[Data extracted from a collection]
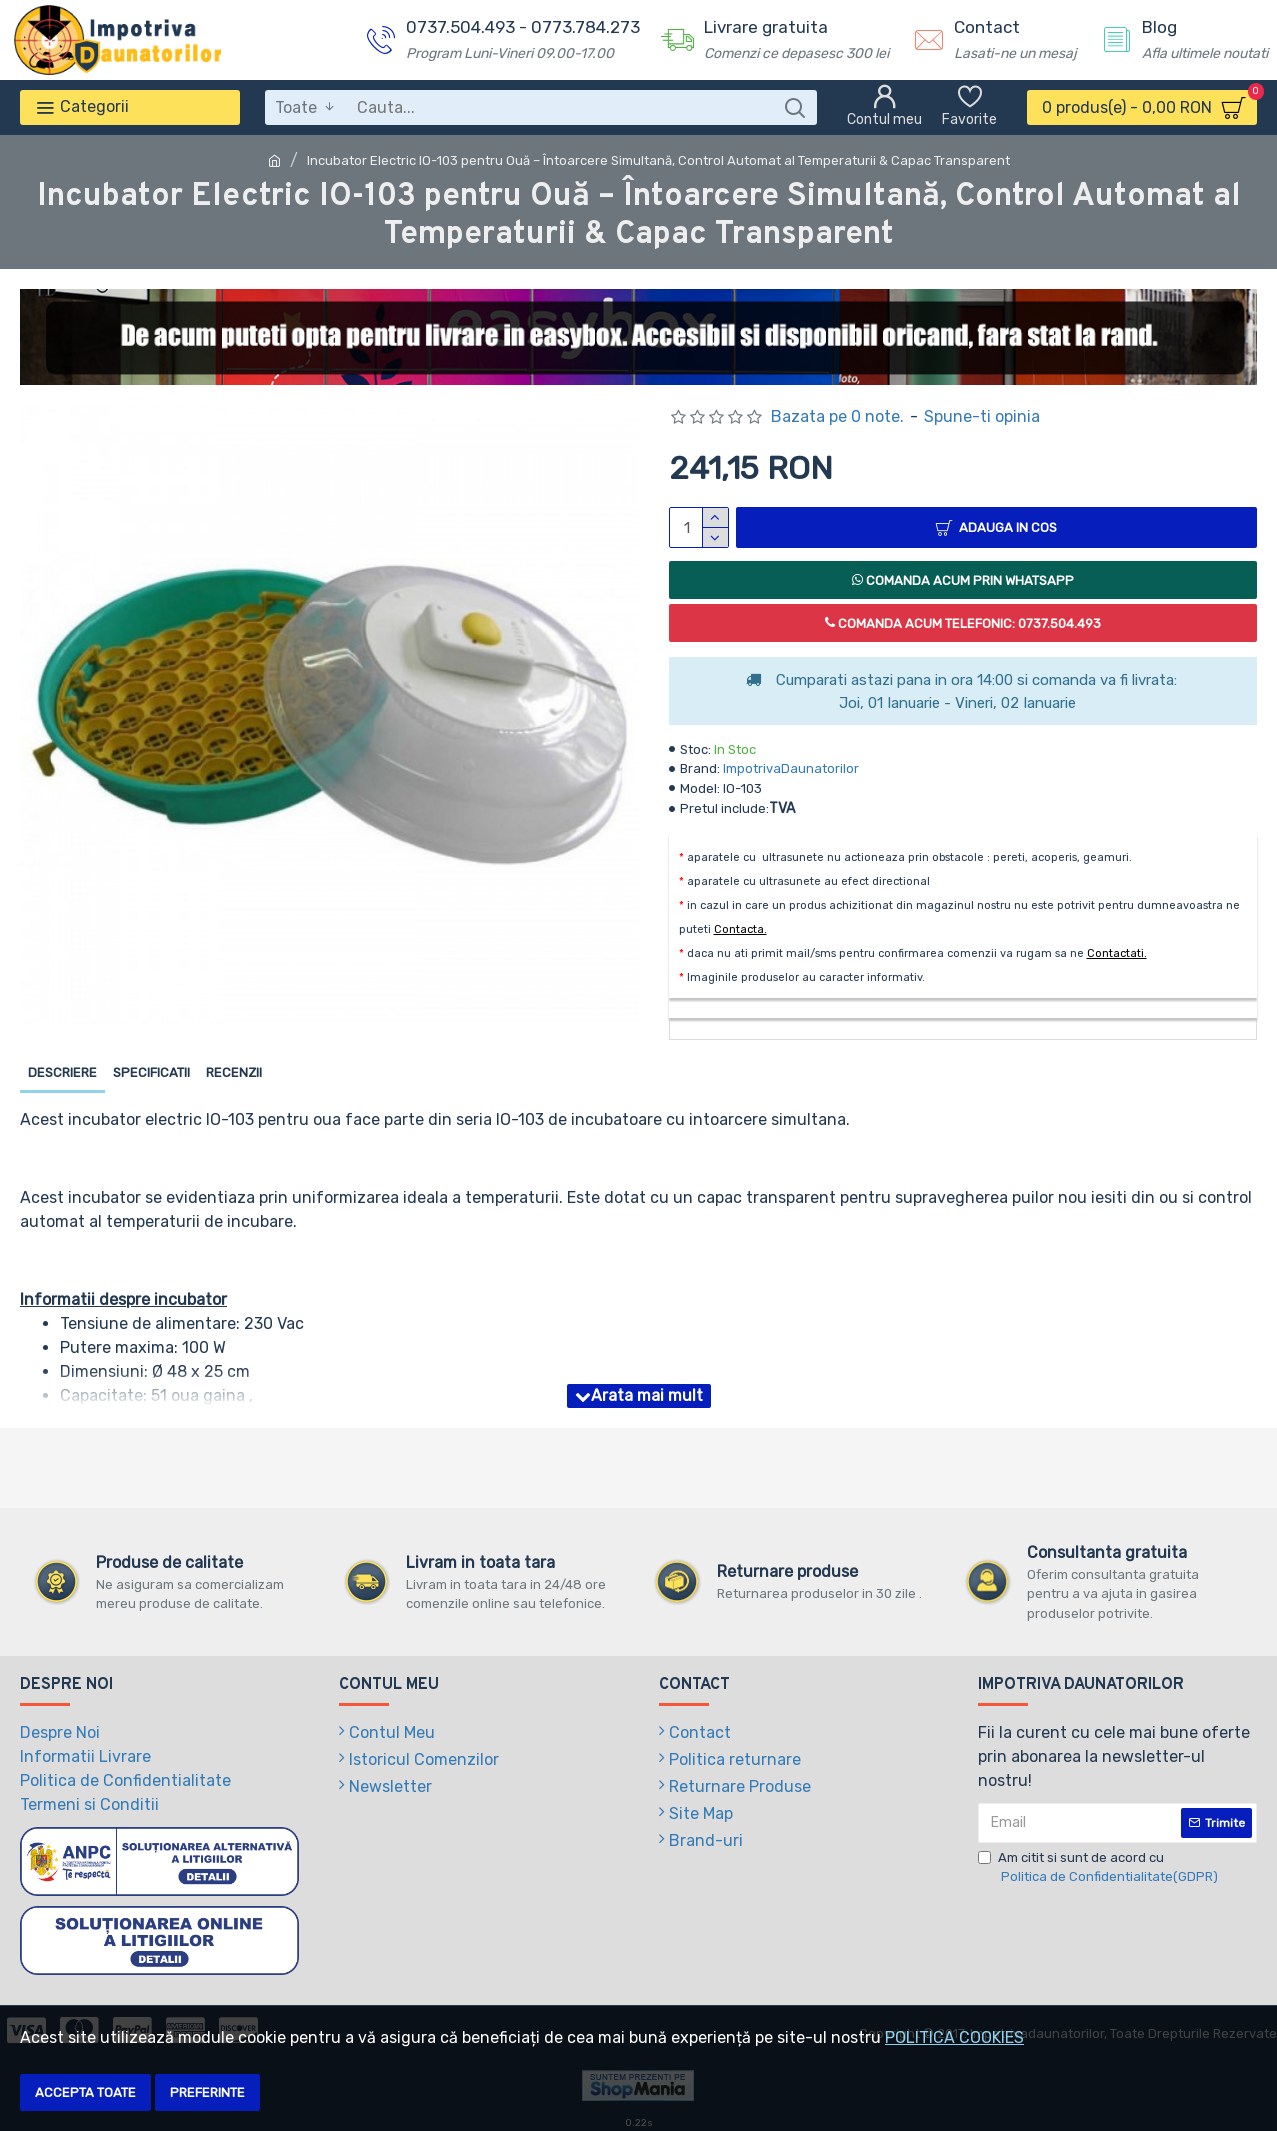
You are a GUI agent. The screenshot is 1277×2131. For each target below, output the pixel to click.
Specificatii (151, 1072)
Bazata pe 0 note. (837, 416)
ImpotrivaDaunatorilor (791, 768)
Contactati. (1117, 953)
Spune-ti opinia (982, 416)
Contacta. (740, 929)
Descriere (62, 1072)
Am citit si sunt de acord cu (1099, 1868)
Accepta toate (85, 2092)
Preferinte (207, 2092)
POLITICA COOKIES (954, 2037)
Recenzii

Work task: Could you copy the lines above exactly and skip the images?

Your response:
You are a GUI agent. The screenshot is 1277×2131. For each target below, output the pixel to click.
Specificatii (151, 1072)
Bazata pe 0 note. (837, 416)
ImpotrivaDaunatorilor (791, 768)
Contactati. (1117, 953)
Spune-ti opinia (982, 416)
Contacta. (740, 929)
Descriere (62, 1072)
Am citit si sunt de acord cu (1099, 1868)
Accepta toate (85, 2092)
Preferinte (207, 2092)
POLITICA COOKIES (954, 2037)
Recenzii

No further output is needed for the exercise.